Les enseignants ne sont pas responsables du devenir de leurs élèves.
Le système scolaire ne peut, lui, pas échapper à une réalité : tous les citoyens français sont allés à l’école.
Les longues années passées dans le milieu scolaire ne sont pas les seuls éléments qui structurent les futurs citoyens, mais elles jouent un rôle dans la construction d’une identité des futurs adultes.
Avant même la plume du journaliste, une autre arme existe contre les intégrismes : l’éducation et la culture.

  • La culture comme ouverture et moyen de se connaître, de connaître le monde.
  • L’éducation non pour faire la morale (inutile et dangereuse à plus d’un titre), mais pour apprendre à dialoguer, à utiliser les mots, la plume, l’image, les moyens de communication pour communiquer, échanger, écouter.
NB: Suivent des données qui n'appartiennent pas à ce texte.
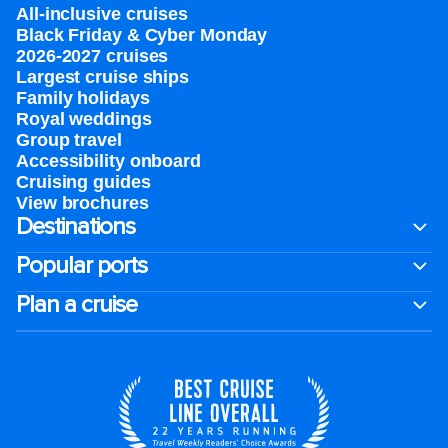
All-inclusive cruises
Black Friday & Cyber Monday
2026-2027 cruises
Largest cruise ships
Family holidays
Royal weddings
Group travel
Accessibility onboard
Cruising guides
View brochures
Destinations
Popular ports
Plan a cruise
Donner conscience des tabous, proposer des mots, des actions pour permettre à chacun de vivre avec ses propres failles, ses propres violences sans se détruire ni détruire les autres.

Dans certaines régions du monde, ce sont les enseignants, tolérants et ouverts à un vrai dialogue dans leurs classes, que les extrémistes sont venus, viennent et viendront faire taire.

Dans ma classe, il y a les futurs journalistes de Charlie, il y a peut-être leurs futurs bourreaux qui seront aussi les miens. Je n’enseigne pas pour influer sur leur avenir mais ma mission d’enseignant consiste à leur faire aimer l’école comme lieu de découverte, de culture, de dialogue. La vision d’un système scolaire qui doit seulement permettre aux jeunes de trouver du travail est terrible et peut mener à la barbarie : l’école est d’abord le terreau possible d’un humanisme qui n’a ni conviction politique, ni religion, ni certitudes.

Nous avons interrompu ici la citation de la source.